Parece quase que Natália se deixa levar pelo vento como a pombinha que seu marido nela vê e chega a ser exasperante sua aceitação de tudo o que se lhe apresenta, até mesmo a transformação da casa em casa de pombos de verdade, a paixão de Quimet.
Rodoreda se mostra hábil no manejo do ritmo e, quando já nos esquecíamos de que este é um livro sobre a Guerra Civil Espanhola, eis que ela surge, e o mundo de Colometa rui. É aí que o talento da autora se faz ainda mais evidente.
A moça ingênua se amargura; tudo o que o cotidiano duro não lhe havia tirado vai desaparecendo, apesar de seus esforços. A revolta de Colometa se anuncia -diante da fome, da falta de tudo, da humilhação e das dores da guerra- em tintas de tragédia. Até que sobrevém uma outra mudança e um desfecho em tom sutilmente rebaixado, os sobressaltos de Natália se espelhando na mudança da linguagem.
Não é fácil chegar ao resultado obtido por Rodoreda quando se tem um só foco narrativo. Muitas vozes, se requerem harmonia, ajudam a criar o ambiente. Já o ponto de vista único, este é muito mais escasso em possibilidades de prender o leitor -se ele não se identifica, adeus.

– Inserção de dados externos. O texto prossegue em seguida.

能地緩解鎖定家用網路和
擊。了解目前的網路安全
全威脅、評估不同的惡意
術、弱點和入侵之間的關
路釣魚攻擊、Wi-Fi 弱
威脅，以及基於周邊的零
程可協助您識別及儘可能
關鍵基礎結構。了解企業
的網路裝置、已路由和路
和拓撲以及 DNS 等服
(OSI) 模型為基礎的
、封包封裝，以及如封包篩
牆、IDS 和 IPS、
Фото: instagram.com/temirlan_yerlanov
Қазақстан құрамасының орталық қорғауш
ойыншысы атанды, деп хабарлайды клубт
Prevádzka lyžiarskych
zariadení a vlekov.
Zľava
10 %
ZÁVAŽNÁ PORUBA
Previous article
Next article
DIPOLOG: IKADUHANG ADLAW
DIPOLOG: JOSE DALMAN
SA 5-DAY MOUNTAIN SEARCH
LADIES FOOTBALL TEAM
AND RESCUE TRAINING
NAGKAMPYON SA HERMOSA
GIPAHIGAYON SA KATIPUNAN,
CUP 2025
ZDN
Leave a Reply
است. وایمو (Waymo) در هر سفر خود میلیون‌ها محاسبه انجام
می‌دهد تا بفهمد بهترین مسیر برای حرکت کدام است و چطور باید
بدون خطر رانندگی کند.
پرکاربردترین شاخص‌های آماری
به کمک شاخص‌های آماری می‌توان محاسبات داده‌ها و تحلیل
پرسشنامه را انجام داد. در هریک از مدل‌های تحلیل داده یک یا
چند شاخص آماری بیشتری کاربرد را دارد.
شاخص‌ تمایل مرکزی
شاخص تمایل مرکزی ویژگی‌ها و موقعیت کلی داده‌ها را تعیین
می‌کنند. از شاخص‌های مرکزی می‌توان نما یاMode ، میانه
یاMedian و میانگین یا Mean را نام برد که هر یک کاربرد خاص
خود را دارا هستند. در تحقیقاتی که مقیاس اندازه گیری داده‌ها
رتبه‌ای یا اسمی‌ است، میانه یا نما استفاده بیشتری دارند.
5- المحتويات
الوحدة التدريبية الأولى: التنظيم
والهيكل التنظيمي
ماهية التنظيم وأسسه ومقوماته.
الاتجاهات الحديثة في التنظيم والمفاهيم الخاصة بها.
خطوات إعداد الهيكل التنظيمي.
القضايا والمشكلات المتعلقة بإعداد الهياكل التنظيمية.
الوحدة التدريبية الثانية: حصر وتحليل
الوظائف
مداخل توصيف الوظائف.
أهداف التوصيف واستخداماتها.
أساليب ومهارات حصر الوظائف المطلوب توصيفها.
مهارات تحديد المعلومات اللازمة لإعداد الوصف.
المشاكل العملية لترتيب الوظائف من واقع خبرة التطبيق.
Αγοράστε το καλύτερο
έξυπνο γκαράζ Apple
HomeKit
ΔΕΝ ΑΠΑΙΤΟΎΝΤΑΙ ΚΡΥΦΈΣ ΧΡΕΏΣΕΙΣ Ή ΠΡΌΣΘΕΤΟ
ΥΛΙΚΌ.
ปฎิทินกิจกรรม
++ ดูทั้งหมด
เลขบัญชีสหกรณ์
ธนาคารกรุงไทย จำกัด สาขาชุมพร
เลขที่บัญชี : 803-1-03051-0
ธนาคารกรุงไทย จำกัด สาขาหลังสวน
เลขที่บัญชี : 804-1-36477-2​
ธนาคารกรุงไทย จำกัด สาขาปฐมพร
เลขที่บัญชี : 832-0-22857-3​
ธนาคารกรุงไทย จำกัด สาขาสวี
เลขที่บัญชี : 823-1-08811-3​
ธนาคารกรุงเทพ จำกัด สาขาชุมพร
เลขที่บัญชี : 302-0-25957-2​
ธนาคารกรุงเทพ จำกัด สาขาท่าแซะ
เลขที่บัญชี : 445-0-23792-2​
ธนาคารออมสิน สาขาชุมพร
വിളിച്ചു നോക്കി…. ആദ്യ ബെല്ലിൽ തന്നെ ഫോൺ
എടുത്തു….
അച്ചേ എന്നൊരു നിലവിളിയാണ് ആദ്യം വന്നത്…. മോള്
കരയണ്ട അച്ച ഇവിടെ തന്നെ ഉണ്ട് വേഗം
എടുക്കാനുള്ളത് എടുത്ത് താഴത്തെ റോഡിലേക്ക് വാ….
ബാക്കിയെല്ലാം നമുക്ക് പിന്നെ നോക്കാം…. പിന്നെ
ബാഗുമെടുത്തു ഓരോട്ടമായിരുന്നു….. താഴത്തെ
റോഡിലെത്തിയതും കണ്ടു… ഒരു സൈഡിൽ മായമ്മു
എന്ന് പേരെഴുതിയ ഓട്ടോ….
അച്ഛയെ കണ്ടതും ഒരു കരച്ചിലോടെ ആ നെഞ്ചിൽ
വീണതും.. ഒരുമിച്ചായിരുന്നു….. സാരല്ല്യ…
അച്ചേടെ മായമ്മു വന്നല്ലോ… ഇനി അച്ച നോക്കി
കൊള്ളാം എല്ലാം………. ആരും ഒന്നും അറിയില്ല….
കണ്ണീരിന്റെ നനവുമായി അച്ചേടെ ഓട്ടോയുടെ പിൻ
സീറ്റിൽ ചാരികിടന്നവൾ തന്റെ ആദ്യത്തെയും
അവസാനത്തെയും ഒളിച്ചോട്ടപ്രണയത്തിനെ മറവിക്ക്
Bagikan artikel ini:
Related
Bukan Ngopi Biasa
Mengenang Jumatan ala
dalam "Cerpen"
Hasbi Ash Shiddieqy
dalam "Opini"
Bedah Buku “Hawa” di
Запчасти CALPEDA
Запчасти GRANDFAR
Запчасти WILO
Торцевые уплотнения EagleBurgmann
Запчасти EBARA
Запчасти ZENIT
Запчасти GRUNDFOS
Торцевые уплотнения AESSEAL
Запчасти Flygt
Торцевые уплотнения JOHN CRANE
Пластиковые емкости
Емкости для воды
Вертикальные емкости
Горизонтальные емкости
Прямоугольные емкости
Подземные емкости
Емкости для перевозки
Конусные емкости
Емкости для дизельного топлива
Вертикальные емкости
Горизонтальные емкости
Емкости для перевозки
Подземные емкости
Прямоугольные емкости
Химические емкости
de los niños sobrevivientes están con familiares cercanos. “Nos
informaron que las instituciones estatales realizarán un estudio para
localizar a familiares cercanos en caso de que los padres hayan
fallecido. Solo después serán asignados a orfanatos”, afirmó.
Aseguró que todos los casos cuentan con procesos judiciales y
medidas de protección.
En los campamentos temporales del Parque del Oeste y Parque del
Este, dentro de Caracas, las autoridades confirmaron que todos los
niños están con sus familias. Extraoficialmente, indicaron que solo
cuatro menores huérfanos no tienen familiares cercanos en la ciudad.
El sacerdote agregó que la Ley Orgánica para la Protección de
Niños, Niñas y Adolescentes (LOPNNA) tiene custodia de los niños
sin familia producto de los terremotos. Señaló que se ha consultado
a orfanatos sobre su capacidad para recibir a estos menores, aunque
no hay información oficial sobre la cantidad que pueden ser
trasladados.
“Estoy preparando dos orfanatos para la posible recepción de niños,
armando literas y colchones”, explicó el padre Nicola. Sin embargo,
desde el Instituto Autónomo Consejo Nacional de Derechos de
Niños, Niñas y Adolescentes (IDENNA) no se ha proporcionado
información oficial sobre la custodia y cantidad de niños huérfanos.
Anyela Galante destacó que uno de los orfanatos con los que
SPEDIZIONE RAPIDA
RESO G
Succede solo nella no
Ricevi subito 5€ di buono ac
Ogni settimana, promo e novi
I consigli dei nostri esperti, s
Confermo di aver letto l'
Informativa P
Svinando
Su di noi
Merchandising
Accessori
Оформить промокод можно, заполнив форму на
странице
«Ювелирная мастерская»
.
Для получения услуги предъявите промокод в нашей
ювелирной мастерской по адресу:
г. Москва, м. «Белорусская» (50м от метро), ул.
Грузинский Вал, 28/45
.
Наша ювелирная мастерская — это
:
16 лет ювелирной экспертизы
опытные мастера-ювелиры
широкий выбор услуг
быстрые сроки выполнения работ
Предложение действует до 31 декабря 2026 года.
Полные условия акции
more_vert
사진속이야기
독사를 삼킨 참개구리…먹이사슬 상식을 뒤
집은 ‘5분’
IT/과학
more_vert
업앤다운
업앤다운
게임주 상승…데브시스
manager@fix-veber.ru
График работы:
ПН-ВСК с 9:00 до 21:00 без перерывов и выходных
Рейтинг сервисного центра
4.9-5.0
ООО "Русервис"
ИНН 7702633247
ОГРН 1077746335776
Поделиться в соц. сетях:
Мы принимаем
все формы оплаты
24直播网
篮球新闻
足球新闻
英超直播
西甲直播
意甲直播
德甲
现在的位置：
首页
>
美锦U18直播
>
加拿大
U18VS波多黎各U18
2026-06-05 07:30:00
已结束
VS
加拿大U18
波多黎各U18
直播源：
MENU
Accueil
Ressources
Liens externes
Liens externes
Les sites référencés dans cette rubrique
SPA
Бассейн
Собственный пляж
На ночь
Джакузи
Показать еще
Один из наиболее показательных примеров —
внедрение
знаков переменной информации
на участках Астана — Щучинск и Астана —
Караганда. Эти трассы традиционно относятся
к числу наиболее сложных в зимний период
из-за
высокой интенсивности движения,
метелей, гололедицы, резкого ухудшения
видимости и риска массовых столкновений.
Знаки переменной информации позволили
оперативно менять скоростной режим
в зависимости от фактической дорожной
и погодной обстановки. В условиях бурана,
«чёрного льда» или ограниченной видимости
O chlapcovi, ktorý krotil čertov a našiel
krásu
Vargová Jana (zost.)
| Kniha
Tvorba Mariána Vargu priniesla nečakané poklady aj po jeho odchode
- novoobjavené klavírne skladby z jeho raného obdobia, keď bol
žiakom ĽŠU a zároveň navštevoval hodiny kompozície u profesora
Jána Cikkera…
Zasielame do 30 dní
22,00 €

Não foi sem percalços que se deu a recepção ao livro e à sua protagonista. Mas o texto, rejeitado pelo Prêmio Sant Jordi, teve força para tocar membros do júri, que o levaram àquele que seria o editor de Rodoreda, Joan Sales.
A fidelidade da autora à língua catalã talvez tenha inibido sua difusão no vasto mundo das letras hispânicas. Não é sem motivo, portanto, que o texto publicado como prólogo, assinado por Gabriel García Márquez, leve por título uma pergunta: "Você sabe quem foi Mercè Rodoreda?". Um livro como "A Praça do Diamante" faz com que se queira responder, orgulhosamente, que sim.


A Praça do Diamante
     Autora: Mercè Rodoreda Tradução: Luis Reyes Gil Editora: Planeta (tel.: 0/xx/11/ 5543-7899) Quanto: R$ 39 (240 págs.)